The invention is used for producing an artificial double-bacterium system of mcl-PHA; the artificial double-bacterium system adopts recombinant bacterium E.coli delta p-m-a-e to secrete acetic acid and extracellular fatty acid (FFA) by using xylose as a substrate; the medium-long chain polyhydroxyalkanoate (mcl-PHA) is synthesized by using recombinant bacteria P.putida-acs and using acetic acid and FFA as main growth carbon sources.

The invention relates to a method for producing mcl-PHA by an artificial double-bacterium system; the method comprises the following steps:

(1) selecting single colonies of the recombinant strain E.coli delta p-m-a-e and the recombinant strain P.putida-acs, respectively inoculating the single colonies to an LB liquid culture medium for culture so as to activate thalli; respectively sucking overnight cultures of the two strains into an M9 liquid culture medium, taking xylose as a carbon source for E.coli delta p-M-a-e culture, and taking glucose as a carbon source for P.putida-acs culture to respectively obtain seed solutions of E.coli delta p-M-a-e and P.putida-acs;

(2) inoculating the recombinant strain E.coli delta p-m-a-e obtained in the step (1) to a fermentation medium for fermentation; inoculating P.putida-acs into a fermentation medium for fermentation for producing mcl-PHA 12-24h after inoculation; the recombinant strain E.coli delta p-m-a-e and the recombinant strain P.putida-acs are mixed according to the volume ratio of 0.5-2: 1, inoculation.

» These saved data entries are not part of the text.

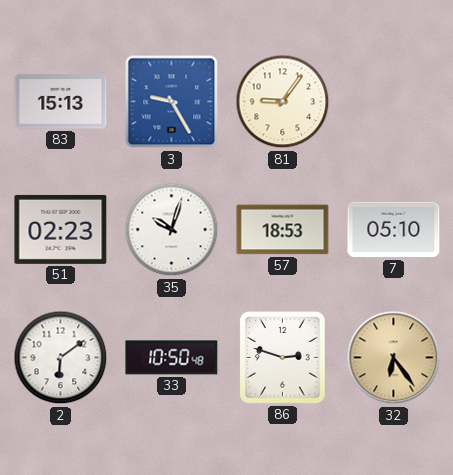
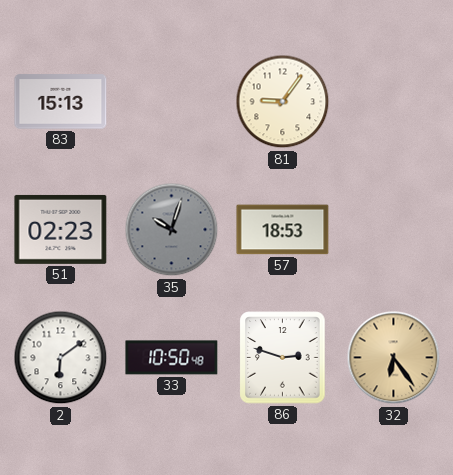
3: 9:25 -> none
35 dial: white -> grey
7: 05:10 -> none
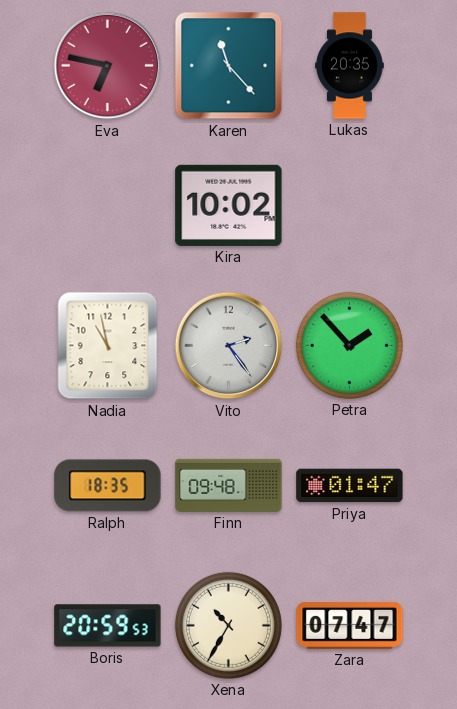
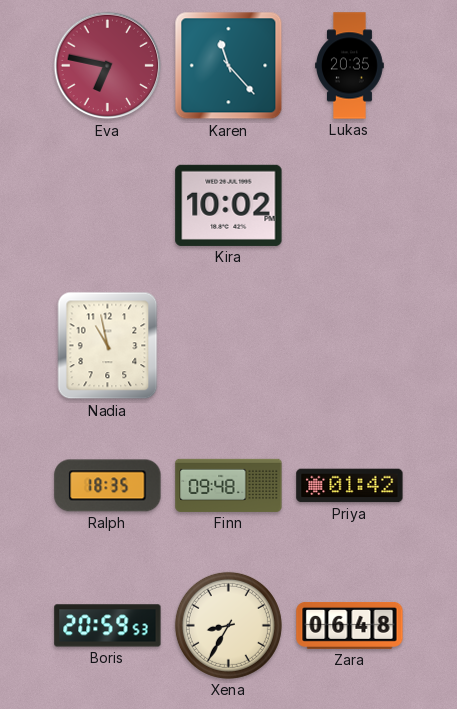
Vito: 2:24 -> none
Petra: 1:53 -> none
Priya: 01:47 -> 01:42
Xena: 10:35 -> 8:35
Zara: 07:47 -> 06:48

The fermentation medium of the step (2) comprises the following components in percentage by weight (g/L): na (Na)₂HPO₄·7H₂O 12.8，KH₂PO₄ 3，NaCl 0.5，MgSO₄ 0.24，NH₄Cl, 1mL/L of trace element solution and pH of 7.0 +/-0.1; the carbon source is glucose and xylose mixed sugar, wherein the total sugar concentration is 20g/L, and the mass ratio of the glucose to the xylose is 1: 1; the concentration of the nitrogen source (ammonium chloride) is 1-4 g/L.

The formula of the trace elements (g/L1M HCl): FeSO₄·7H₂O 2.78，MnCl₂·4H₂O 1.98，CoCl₂·6H₂O 2.38，CaCl₂·2H₂O 1.47，CuCl₂·2H₂O 0.17，ZnSO₄·7H₂O 0.29。

The fermentation conditions in the step (2) are as follows: the fermentation temperature is 30 ℃, the filtered and sterilized air is supplied at the speed of 2vvm, and the Dissolved Oxygen (DO) is controlled to be more than 25 percent by automatically controlling the rotating speed; with automatic addition of 0.5M H₂SO₄And 1M KOH pH was controlled at 7.0. + -. 0.1.

The artificial double-bacterium system is applied to cellulose hydrolysate to produce mcl-PHA from mixed solution containing glucose and xylose.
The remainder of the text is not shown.